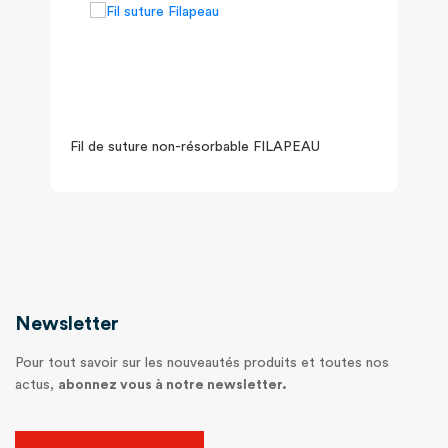
Fil de suture non-résorbable FILAPEAU
Newsletter
Pour tout savoir sur les nouveautés produits et toutes nos
actus,
abonnez vous à notre newsletter.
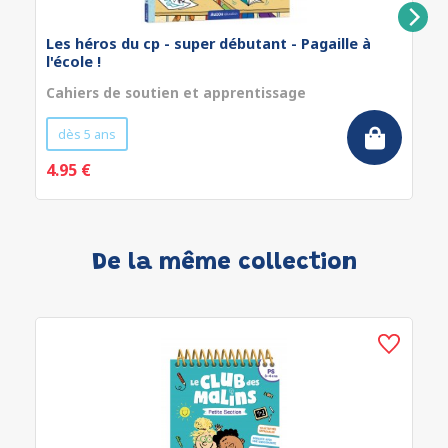
Les héros du cp - super débutant - Pagaille à
l'école !
Cahiers de soutien et apprentissage
dès 5 ans
4.95 €
De la même collection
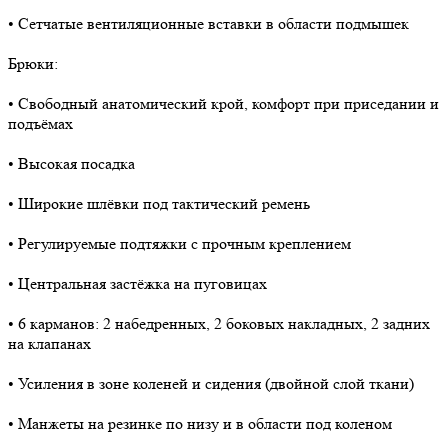
• Сетчатые вентиляционные вставки в области подмышек
Брюки:
• Свободный анатомический крой, комфорт при приседании и
подъёмах
• Высокая посадка
• Широкие шлёвки под тактический ремень
• Регулируемые подтяжки с прочным креплением
• Центральная застёжка на пуговицах
• 6 карманов: 2 набедренных, 2 боковых накладных, 2 задних
на клапанах
• Усиления в зоне коленей и сидения (двойной слой ткани)
• Манжеты на резинке по низу и в области под коленом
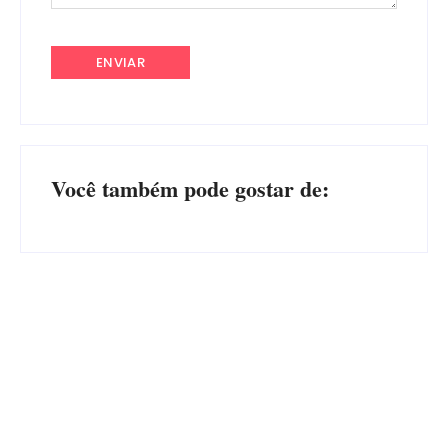
Você também pode gostar de:
PF PRENDE MULHER POR
EXPLORAÇÃO SEXUAL
EDITAL – USUCAPIÃO
EM ITAPOÁ
EXTRAJUDICIAL
Por
Márcia Tavares
Por
Márcia Tavares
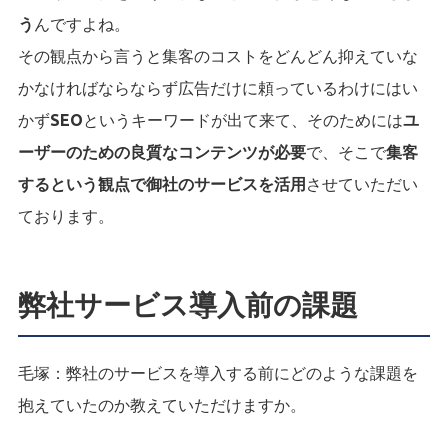
う
んですよね。
その観点から言うと集客のコストをどんどん抑えていな
かなければならならず広告だけに頼っているわけにはい
かず
SEO
というキーワードが出て来て、そのためには
ユ
ーザーのための良質なコンテンツが必要
で、そこで
集客
するという観点で御社のサービスを活用
させていただい
ております。
弊社サービス導入前の課題
毛塚：
弊社のサービスを導入する前にどのような課題を
抱えていたのか教えていただけますか。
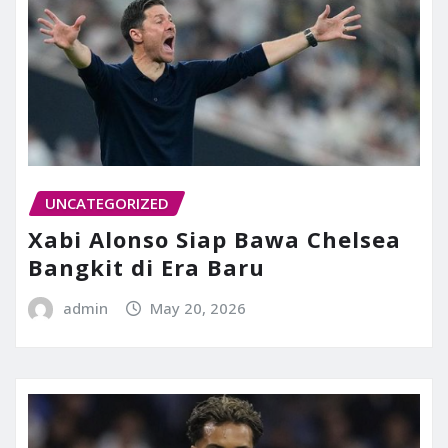
UNCATEGORIZED
Xabi Alonso Siap Bawa Chelsea
Bangkit di Era Baru
admin
May 20, 2026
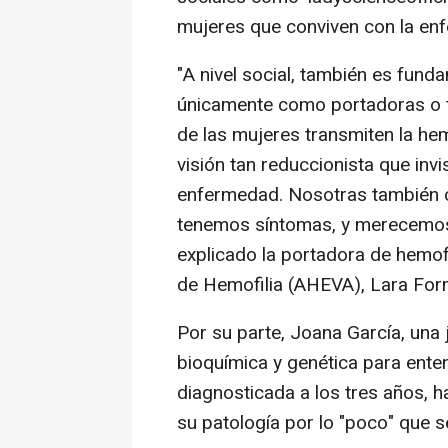
mujeres que conviven con la en
"A nivel social, también es fund
únicamente como portadoras o t
de las mujeres transmiten la he
visión tan reduccionista que invi
enfermedad. Nosotras también c
tenemos síntomas, y merecemos 
explicado la portadora de hemofi
de Hemofilia (AHEVA), Lara For
Por su parte, Joana García, una 
bioquímica y genética para ente
diagnosticada a los tres años, 
su patología por lo "poco" que s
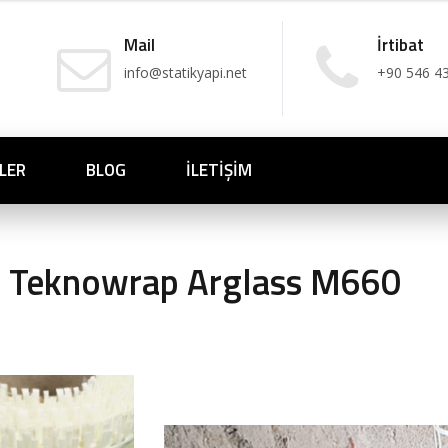
Mail
İrtibat
info@statikyapi.net
+90 546 4
LER
BLOG
İLETIŞIM
Teknowrap Arglass M660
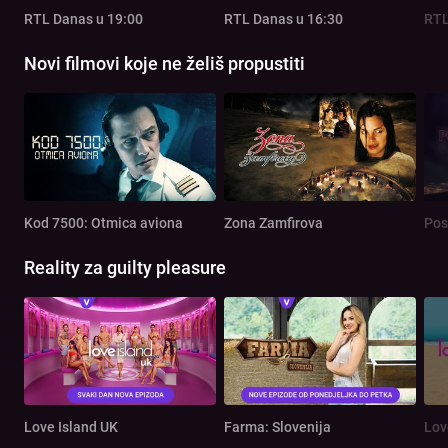
RTL Danas u 19:00
RTL Danas u 16:30
RTL
Novi filmovi koje ne želiš propustiti
Kod 7500: Otmica aviona
Zona Zamfirova
Pos
Reality za guilty pleasure
Love Island UK
Farma: Slovenija
Lov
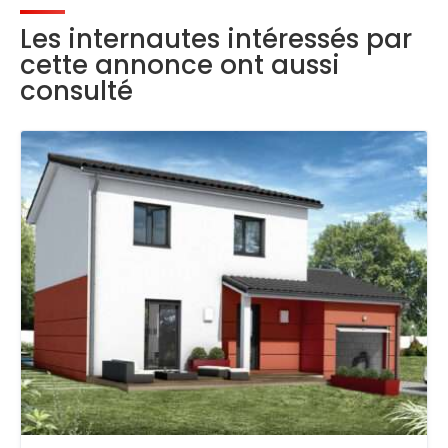
Les internautes intéressés par
cette annonce ont aussi
consulté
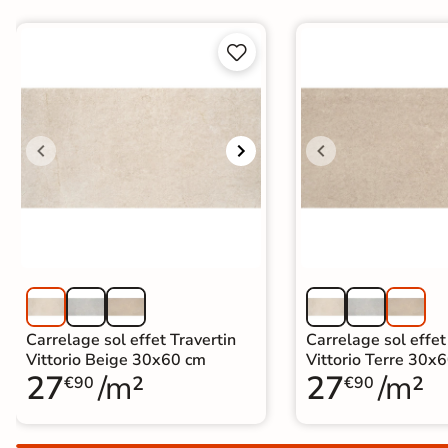
Terre


cuite &
tomette
Parement
mural
intérieur
PAR FORME &
DIMENSION
Carrelage
Carrelage sol effet Travertin
Carrelage sol effet
hexagonal
Vittorio Beige 30x60 cm
Vittorio Terre 30x
27
/m²
27
/m²
€90
€90
Carrelage très
grand format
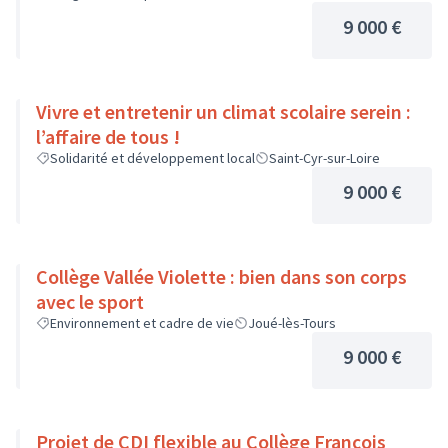
9 000 €
Vivre et entretenir un climat scolaire serein :
l’affaire de tous !
Solidarité et développement local
Saint-Cyr-sur-Loire
9 000 €
Collège Vallée Violette : bien dans son corps
avec le sport
Environnement et cadre de vie
Joué-lès-Tours
9 000 €
Projet de CDI flexible au Collège François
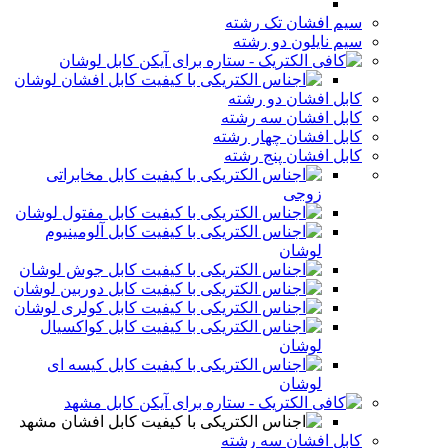
سیم افشان تک رشته
سیم نایلون دو رشته
کابل لوشان
کابل افشان لوشان
کابل افشان دو رشته
کابل افشان سه رشته
کابل افشان چهار رشته
کابل افشان پنج رشته
کابل مخابراتی
زوجی
کابل مفتول لوشان
کابل آلومینیوم
لوشان
کابل جوش لوشان
کابل دوربین لوشان
کابل کولری لوشان
کابل کواکسیال
لوشان
کابل کیسه ای
لوشان
کابل مشهد
کابل افشان مشهد
کابل افشان سه رشته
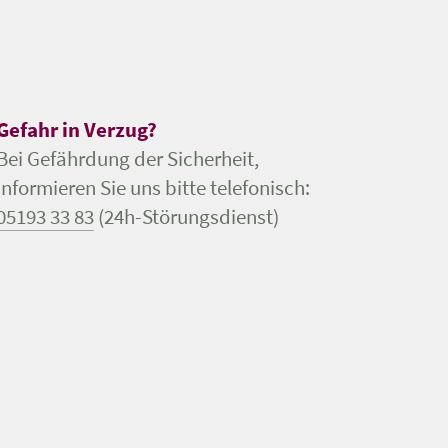
Gefahr in Verzug?
Bei Gefährdung der Sicherheit,
informieren Sie uns bitte telefonisch:
05193 33 83
(24h-Störungsdienst)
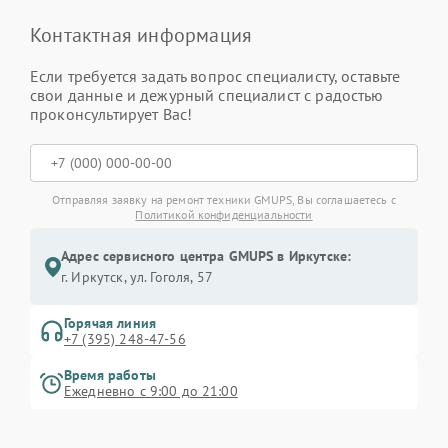
Контактная информация
Если требуется задать вопрос специалисту, оставьте
свои данные и дежурный специалист с радостью
проконсультирует Вас!
Отправляя заявку на ремонт техники GMUPS, Вы соглашаетесь с
Политикой конфиденциальности
Адрес сервисного центра GMUPS в Иркутске:
г. Иркутск, ул. ​Гоголя, 57
Горячая линия
+7 (395) 248-47-56
Время работы
Ежедневно с 9:00 до 21:00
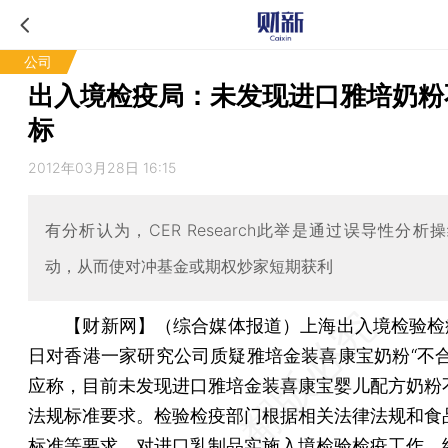
公司
出入境检疫局：未发现进口雅培奶粉
标
2012年03月28日 16:15
有分析认为，CER Research此举是通过误导性分析
动，从而使对冲基金或期权炒家短期获利
【财新网】（综合媒体报道）
上海出入境检验检
日对香港一家研究公司质疑雅培金装喜康宝奶粉“不合
应称，目前未发现进口雅培金装喜康宝婴儿配方奶粉
法规标准要求。检验检疫部门根据相关法律法规和食
标准等要求，对进口乳制品实施入境检验检疫工作，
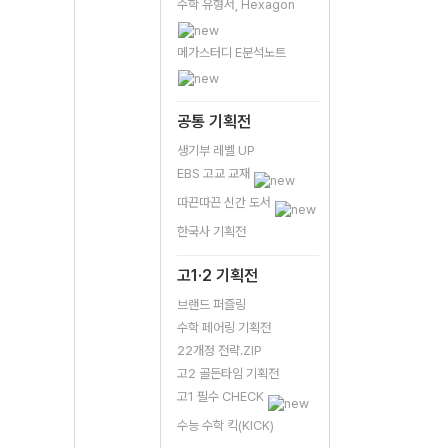
수학 유형서, Hexagon
메가스터디 E분석노트
공통 기획전
생기부 레벨 UP
EBS 고교 교재
따끈따끈 신간 도서
한국사 기획전
고1·2 기획전
브랜드 퍼즐링
수학 페어링 기획전
22개정 전략.ZIP
고2 골든타임 기획전
고1 필수 CHECK
수능 수학 킥(KICK)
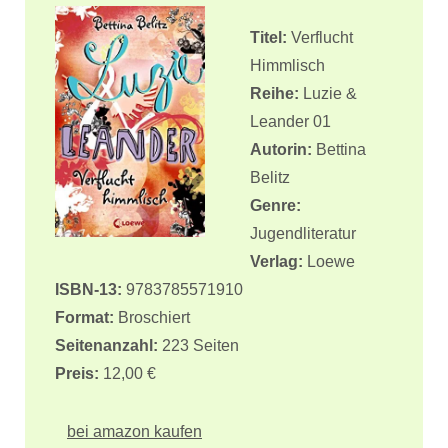
Titel:
Verflucht
Himmlisch
Reihe:
Luzie &
Leander 01
Autorin:
Bettina
Belitz
Genre:
Jugendliteratur
Verlag:
Loewe
ISBN-13:
9783785571910
Format:
Broschiert
Seitenanzahl:
223 Seiten
Preis:
12,00 €
bei amazon kaufen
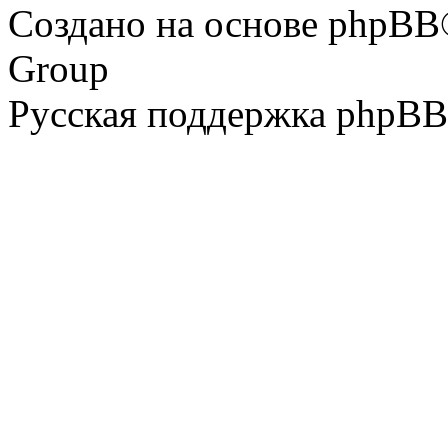
Создано на основе phpBB
Group
Русская поддержка phpBB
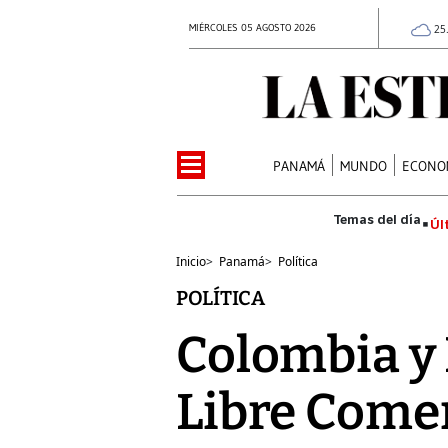
MIÉRCOLES 05 AGOSTO 2026
25
PANAMÁ
MUNDO
ECONO
Úl
Inicio
>
Panamá
>
Política
POLÍTICA
Colombia y
Libre Comer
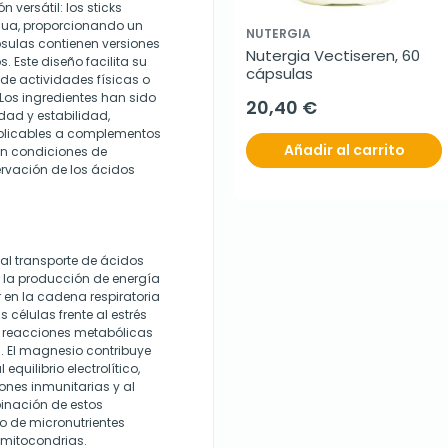
 versátil: los sticks
gua, proporcionando un
NUTERGIA
psulas contienen versiones
Nutergia Vectiseren, 60 
 Este diseño facilita su
cápsulas
 de actividades físicas o
 Los ingredientes han sido
20,40 €
dad y estabilidad,
plicables a complementos
Añadir al carrito
en condiciones de
rvación de los ácidos
 al transporte de ácidos
 la producción de energía
 en la cadena respiratoria
 células frente al estrés
en reacciones metabólicas
. El magnesio contribuye
quilibrio electrolítico,
iones inmunitarias y al
inación de estos
do de micronutrientes
 mitocondrias.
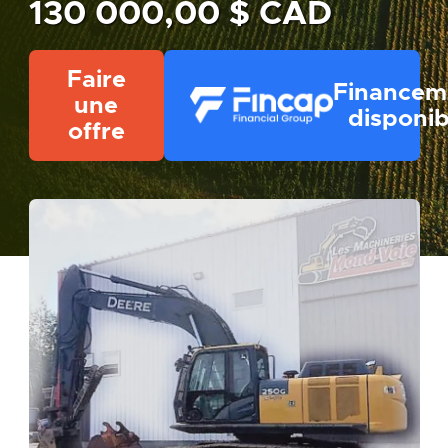
130 000,00 $ CAD
Faire
Financem
une
disponib
offre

========

Exercise:
All records above must be output exactly as they stand, excluding pictures.

Answer for the task:
Fil de suture non-résorbable FILAPEAU
Newsletter
Pour tout savoir sur les nouveautés produits et toutes nos
actus,
abonnez vous à notre newsletter.
Les héros du cp - super débutant - Pagaille à
l'école !
Cahiers de soutien et apprentissage
dès 5 ans
4.95 €
De la même collection
• Сетчатые вентиляционные вставки в области подмышек
Брюки:
• Свободный анатомический крой, комфорт при приседании и
подъёмах
• Высокая посадка
• Широкие шлёвки под тактический ремень
• Регулируемые подтяжки с прочным креплением
• Центральная застёжка на пуговицах
• 6 карманов: 2 набедренных, 2 боковых накладных, 2 задних
на клапанах
• Усиления в зоне коленей и сидения (двойной слой ткани)
• Манжеты на резинке по низу и в области под коленом
Você também pode gostar de:
PF PRENDE MULHER POR
EXPLORAÇÃO SEXUAL
EDITAL – USUCAPIÃO
EM ITAPOÁ
EXTRAJUDICIAL
Por
Márcia Tavares
Por
Márcia Tavares
う
んですよね。
その観点から言うと集客のコストをどんどん抑えていな
かなければならならず広告だけに頼っているわけにはい
かず
SEO
というキーワードが出て来て、そのためには
ユ
ーザーのための良質なコンテンツが必要
で、そこで
集客
するという観点で御社のサービスを活用
させていただい
ております。
弊社サービス導入前の課題
毛塚：
弊社のサービスを導入する前にどのような課題を
抱えていたのか教えていただけますか。
UNCATEGORIZED
Xabi Alonso Siap Bawa Chelsea
Bangkit di Era Baru
admin
May 20, 2026
mujeres que conviven con la en
"A nivel social, también es fund
únicamente como portadoras o t
de las mujeres transmiten la he
visión tan reduccionista que invi
enfermedad. Nosotras también c
tenemos síntomas, y merecemos 
explicado la portadora de hemofi
de Hemofilia (AHEVA), Lara For
Por su parte, Joana García, una 
bioquímica y genética para ente
diagnosticada a los tres años, 
su patología por lo "poco" que s
Mail
İrtibat
info@statikyapi.net
+90 546 4
LER
BLOG
İLETIŞIM
Teknowrap Arglass M660
RTL Danas u 19:00
RTL Danas u 16:30
RTL
Novi filmovi koje ne želiš propustiti
Kod 7500: Otmica aviona
Zona Zamfirova
Pos
Reality za guilty pleasure
Love Island UK
Farma: Slovenija
Lov
Les internautes intéressés par
cette annonce ont aussi
consulté
Terre


cuite &
tomette
Parement
mural
intérieur
PAR FORME &
DIMENSION
Carrelage
Carrelage sol effet Travertin
Carrelage sol effet
hexagonal
Vittorio Beige 30x60 cm
Vittorio Terre 30x
27
/m²
27
/m²
€90
€90
Carrelage très
grand format
9 000 €
Vivre et entretenir un climat scolaire serein :
l’affaire de tous !
Solidarité et développement local
Saint-Cyr-sur-Loire
9 000 €
Collège Vallée Violette : bien dans son corps
avec le sport
Environnement et cadre de vie
Joué-lès-Tours
9 000 €
Projet de CDI flexible au Collège François
سیم افشان تک رشته
سیم نایلون دو رشته
کابل لوشان
کابل افشان لوشان
کابل افشان دو رشته
کابل افشان سه رشته
کابل افشان چهار رشته
کابل افشان پنج رشته
کابل مخابراتی
زوجی
کابل مفتول لوشان
کابل آلومینیوم
لوشان
کابل جوش لوشان
کابل دوربین لوشان
کابل کولری لوشان
کابل کواکسیال
لوشان
کابل کیسه ای
لوشان
کابل مشهد
کابل افشان مشهد
کابل افشان سه رشته
Gefahr in Verzug?
Bei Gefährdung der Sicherheit,
informieren Sie uns bitte telefonisch:
05193 33 83
(24h-Störungsdienst)
Контактная информация
Если требуется задать вопрос специалисту, оставьте
свои данные и дежурный специалист с радостью
проконсультирует Вас!
Отправляя заявку на ремонт техники GMUPS, Вы соглашаетесь с
Политикой конфиденциальности
Адрес сервисного центра GMUPS в Иркутске:
г. Иркутск, ул. ​Гоголя, 57
Горячая линия
+7 (395) 248-47-56
Время работы
Ежедневно с 9:00 до 21:00
公司
出入境检疫局：未发现进口雅培奶粉
标
2012年03月28日 16:15
有分析认为，CER Research此举是通过误导性分析
动，从而使对冲基金或期权炒家短期获利
【财新网】（综合媒体报道）
上海出入境检验检
日对香港一家研究公司质疑雅培金装喜康宝奶粉“不合
应称，目前未发现进口雅培金装喜康宝婴儿配方奶粉
法规标准要求。检验检疫部门根据相关法律法规和食
标准等要求，对进口乳制品实施入境检验检疫工作，
수학 유형서, Hexagon
메가스터디 E분석노트
공통 기획전
생기부 레벨 UP
EBS 고교 교재
따끈따끈 신간 도서
한국사 기획전
고1·2 기획전
브랜드 퍼즐링
수학 페어링 기획전
22개정 전략.ZIP
고2 골든타임 기획전
고1 필수 CHECK
수능 수학 킥(KICK)
Titel:
Verflucht
Himmlisch
Reihe:
Luzie &
Leander 01
Autorin:
Bettina
Belitz
Genre:
Jugendliteratur
Verlag:
Loewe
ISBN-13:
9783785571910
Format:
Broschiert
Seitenanzahl:
223 Seiten
Preis:
12,00 €
bei amazon kaufen
Создано на основе phpBB
Group
Русская поддержка phpBB
MIÉRCOLES 05 AGOSTO 2026
25
PANAMÁ
MUNDO
ECONO
Úl
Inicio
>
Panamá
>
Política
POLÍTICA
Colombia y
Libre Comer
 versátil: los sticks
gua, proporcionando un
NUTERGIA
psulas contienen versiones
Nutergia Vectiseren, 60 
 Este diseño facilita su
cápsulas
 de actividades físicas o
 Los ingredientes han sido
20,40 €
dad y estabilidad,
plicables a complementos
Añadir al carrito
en condiciones de
rvación de los ácidos
 al transporte de ácidos
 la producción de energía
 en la cadena respiratoria
 células frente al estrés
en reacciones metabólicas
. El magnesio contribuye
quilibrio electrolítico,
iones inmunitarias y al
inación de estos
do de micronutrientes
 mitocondrias.
130 000,00 $ CAD
Faire
Financem
une
disponib
offre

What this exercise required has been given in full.